Quant à l’acte Trois, comme à l’accoutumée, c’est l’ultime confrontation. Le personnage est dans une continuation, une série d’épreuves et tout cela le façonne pour cette rencontre ultime qui décidera de sa destinée. En effet, même s’il apparaît comme le point de mire d’une adversité qu’il ne comprend pas toujours, le libre-arbitre du personnage dans sa tentative de réalisation de sa propre volonté est ce qui le détermine.

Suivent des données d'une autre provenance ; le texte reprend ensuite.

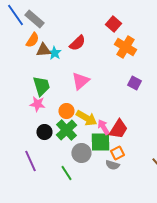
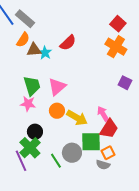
red square: (113, 24) -> (118, 24), moved
pink triangle: (80, 81) -> (57, 87), moved
pink arrow: (103, 127) -> (103, 114), moved
green cross: (66, 130) -> (30, 148), moved
green line: (66, 173) -> (56, 161), moved

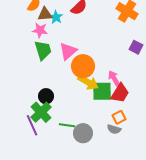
pink star: (28, 104) -> (40, 30), moved
orange circle: (57, 111) -> (83, 66), moved, size x1.5
green square: (91, 142) -> (102, 91), moved
gray circle: (72, 153) -> (83, 133), moved
green line: (56, 161) -> (67, 125), turned -49

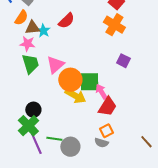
green square: (102, 91) -> (89, 82), moved
purple line: (32, 125) -> (36, 144), moved

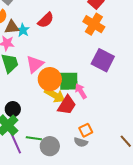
purple square: (123, 61) -> (103, 60), size x1.6
red trapezoid: (107, 107) -> (67, 105), moved

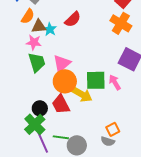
orange circle: (50, 79) -> (65, 81), moved
pink arrow: (81, 91) -> (115, 82), moved
red trapezoid: (67, 105) -> (61, 104), moved, turned 120

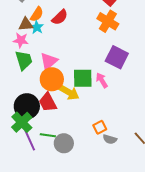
orange semicircle: (28, 16) -> (37, 14), moved
black circle: (40, 108) -> (27, 106), size x1.6
gray semicircle: (108, 141) -> (110, 139), moved

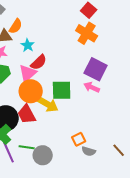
red semicircle: (60, 17) -> (39, 62), moved
cyan star: (37, 27) -> (28, 45), moved
pink arrow: (102, 80) -> (92, 87), moved, turned -35

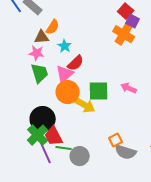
purple square: (96, 69) -> (133, 21), moved, size x0.6
red trapezoid: (27, 114) -> (54, 136), moved
gray semicircle: (89, 151) -> (126, 152), size x1.5

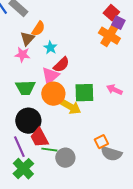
brown triangle: (42, 37) -> (27, 39), turned -42
green trapezoid: (40, 73) -> (25, 88), moved, turned 105
green cross: (38, 135) -> (23, 169), moved
purple line: (46, 153) -> (19, 147), moved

Réussit-il son objectif mais échoue sur un plan personnel ? Il est perdu. Il ne réussit pas son objectif mais qu’importe puisqu’il a compris ce qu’était son besoin (il a enfin fait preuve de courage par exemple), c’est un triomphe personnel bien plus gratifiant.
Il réalise son objectif et du même coup, son besoin personnel : un idéal que seule la fiction peut offrir. S’il perd sur les deux tableaux, nous avons là une tragédie sans rémission : c’est plus du réalisme qu’un sentimentalisme romantique qui est une échappatoire du quotidien mais nous apprend peu et sur le monde et sur nous-mêmes.
Soutenez Scenar Mag. Merci
André ressent le besoin d’allumer une cigarette = André allume nerveusement une cigarette. Car on filme comment « ressent », nous, les réals ? On n’est pas dans la mouise avec ça… Allons, cher Williams, reprenez-vous, c’est pas sérieux ! ^^
Bien vu Paul-en-ski. L’exemple dit exactement le contraire de ce que je tentais de démontrer. Je rectifie en conséquence de ce commentaire comme j’aimerais en lire plus souvent. Merci et à bientôt
En même temps, cher Williams, je suis d’une totale mauvaise fois car ici le « ressenti » se confond en fait avec l’action, un peu comme pour la monnaie le droit se confond derrière le titre (au porteur).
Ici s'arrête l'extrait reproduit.